### MATERIAL TO PROCESS

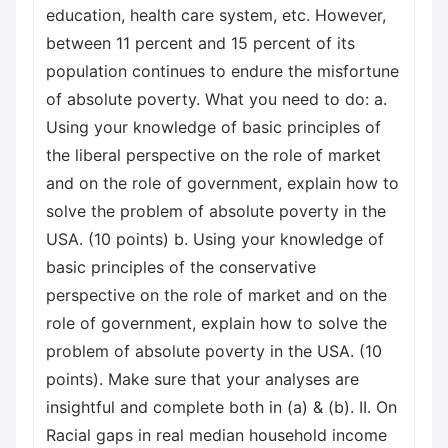
education, health care system, etc. However,
between 11 percent and 15 percent of its
population continues to endure the misfortune
of absolute poverty. What you need to do: a.
Using your knowledge of basic principles of
the liberal perspective on the role of market
and on the role of government, explain how to
solve the problem of absolute poverty in the
USA. (10 points) b. Using your knowledge of
basic principles of the conservative
perspective on the role of market and on the
role of government, explain how to solve the
problem of absolute poverty in the USA. (10
points). Make sure that your analyses are
insightful and complete both in (a) & (b). II. On
Racial gaps in real median household income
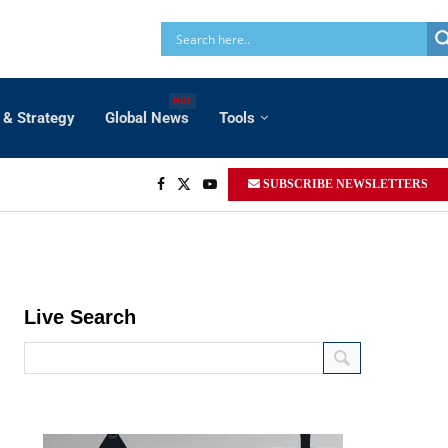
HOT
 & Strategy
Global News
Tools
SUBSCRIBE NEWSLETTERS
Live Search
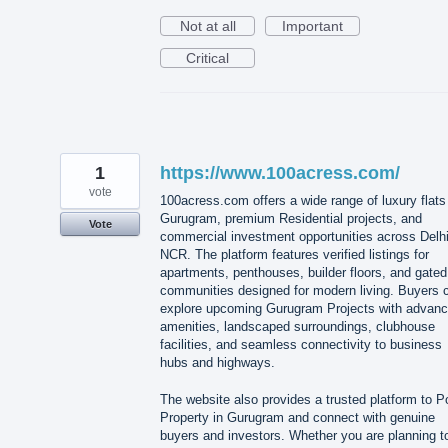
Not at all
Important
Critical
1
https://www.100acress.com/
vote
100acress.com offers a wide range of luxury flats
Gurugram, premium Residential projects, and
Vote
commercial investment opportunities across Delh
NCR. The platform features verified listings for
apartments, penthouses, builder floors, and gated
communities designed for modern living. Buyers 
explore upcoming Gurugram Projects with advan
amenities, landscaped surroundings, clubhouse
facilities, and seamless connectivity to business
hubs and highways.
The website also provides a trusted platform to P
Property in Gurugram and connect with genuine
buyers and investors. Whether you are planning t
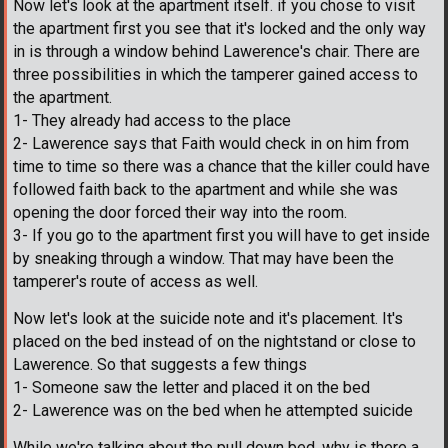
Now let's look at the apartment itself. if you chose to visit
the apartment first you see that it's locked and the only way
in is through a window behind Lawerence's chair. There are
three possibilities in which the tamperer gained access to
the apartment.
1- They already had access to the place
2- Lawerence says that Faith would check in on him from
time to time so there was a chance that the killer could have
followed faith back to the apartment and while she was
opening the door forced their way into the room.
3- If you go to the apartment first you will have to get inside
by sneaking through a window. That may have been the
tamperer's route of access as well.
Now let's look at the suicide note and it's placement. It's
placed on the bed instead of on the nightstand or close to
Lawerence. So that suggests a few things
1- Someone saw the letter and placed it on the bed
2- Lawerence was on the bed when he attempted suicide
While we're talking about the pull down bed, why is there a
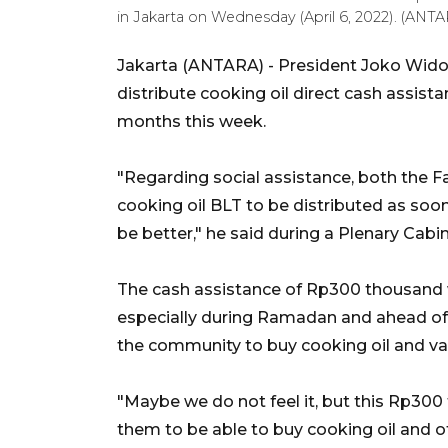
in Jakarta on Wednesday (April 6, 2022). (ANTAR
Jakarta (ANTARA) - President Joko Widod
distribute cooking oil direct cash assis
months this week.
"Regarding social assistance, both the 
cooking oil BLT to be distributed as soon
be better," he said during a Plenary Cab
The cash assistance of Rp300 thousand 
especially during Ramadan and ahead of 
the community to buy cooking oil and va
"Maybe we do not feel it, but this Rp300 t
them to be able to buy cooking oil and ot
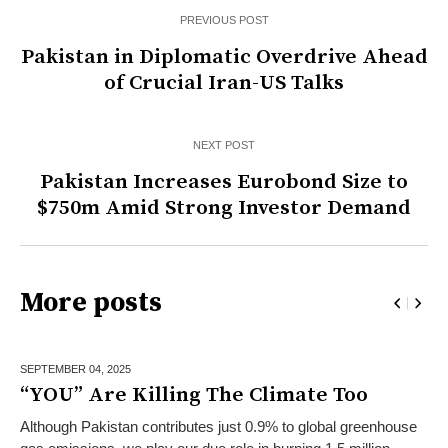
PREVIOUS POST
Pakistan in Diplomatic Overdrive Ahead
of Crucial Iran-US Talks
NEXT POST
Pakistan Increases Eurobond Size to
$750m Amid Strong Investor Demand
More posts
SEPTEMBER 04,
2025
“YOU” Are Killing The Climate Too
Although Pakistan contributes just 0.9% to global greenhouse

######

Write out the lines above from the one with "three possibilities in" through the one with "The Climate Too", ends included, exactly; no picture goes in.

* _FINISHED EXERCISE_
three possibilities in which the tamperer gained access to
the apartment.
1- They already had access to the place
2- Lawerence says that Faith would check in on him from
time to time so there was a chance that the killer could have
followed faith back to the apartment and while she was
opening the door forced their way into the room.
3- If you go to the apartment first you will have to get inside
by sneaking through a window. That may have been the
tamperer's route of access as well.
Now let's look at the suicide note and it's placement. It's
placed on the bed instead of on the nightstand or close to
Lawerence. So that suggests a few things
1- Someone saw the letter and placed it on the bed
2- Lawerence was on the bed when he attempted suicide
While we're talking about the pull down bed, why is there a
in Jakarta on Wednesday (April 6, 2022). (ANTAR
Jakarta (ANTARA) - President Joko Widod
distribute cooking oil direct cash assis
months this week.
"Regarding social assistance, both the 
cooking oil BLT to be distributed as soon
be better," he said during a Plenary Cab
The cash assistance of Rp300 thousand 
especially during Ramadan and ahead of 
the community to buy cooking oil and va
"Maybe we do not feel it, but this Rp300 t
them to be able to buy cooking oil and ot
PREVIOUS POST
Pakistan in Diplomatic Overdrive Ahead
of Crucial Iran-US Talks
NEXT POST
Pakistan Increases Eurobond Size to
$750m Amid Strong Investor Demand
More posts
SEPTEMBER 04,
2025
“YOU” Are Killing The Climate Too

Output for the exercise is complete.